Friday, January 27, 2006

A different kind of reward

It's been nearly a month since I last posted. In addition to the normal hectic holiday stuff, my little boy had a severe arm fracture from a bicycle accident with his sister while playing outside. He is doing well now and things are getting back to normal.

I was thinking recently about why our offers of $5 million or $25 million reward for certain terrorists has not met with much success. This led me to consider an alternative. What if rather than paying $5 million to an individual, we built $5 million worth of improvements in a tipster's village or province? Imagine: schools, clinics, road improvements, better access to water, better roads, almost anything. A $25 million reward would build schools, clinics, hospitals, maybe even a college. This would cause people to think not about how such a reward could help themselves personally, but how such a reward could help their entire community. They could remain completely anonymous as a $25 million dollar cash reward would cause them to stand out and make it obvious they were the ones. The building of new schools, a new road, a water treatment plant would improve the life of the entire community and not bring attention to the individual. It also does something else. It causes people to think about what the terrorists are actually doing for them. Has Osama build them a clinic? Has Osama improved the education of their children? Offering the reward in this way would more completely expose the terrorists for what they really are.
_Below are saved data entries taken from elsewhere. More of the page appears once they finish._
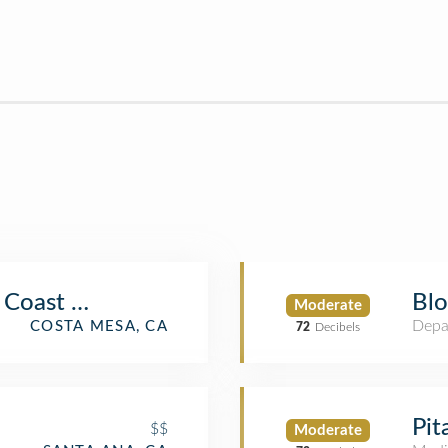
 Coast Plaza
Blo
Moderate
Depa
COSTA MESA, CA
72
Decibels
Pit
$$
Moderate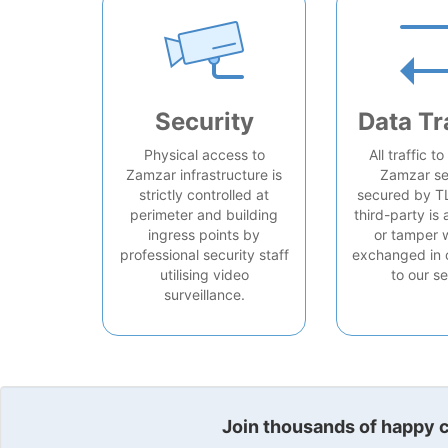
Security
Data Tr
Physical access to
All traffic t
Zamzar infrastructure is
Zamzar se
strictly controlled at
secured by T
perimeter and building
third-party is 
ingress points by
or tamper 
professional security staff
exchanged in 
utilising video
to our se
surveillance.
Join thousands of happy cu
So take this as an open suggestion to the US Government to offer an alternative in the way these rewards are paid. Rather than cash, offer improvements worth the same amount as an alternative with the improvements going to benefit the village and region of the informants. You might get more tribal elders on board that way. If turning in Osama will bring several schools, a few clinics, a hospital or two and maybe a college or clean water, or better roads, or electricity or other infrastructure improvements that increase quality of life and commerce, maybe people won't be so reluctant to be seen as individually selfish and "selling out" to the US for personal gain. I suspect that is the reason it hasn't been successful. A person doing such a thing would be seen as turning against their cultural values for personal benefit if they received $25 million in cash. While a person might be more willing to see a clinic and schools built in their village. Offer a reward that has the potential to improve the life of the entire region and I suspect we will see some progress.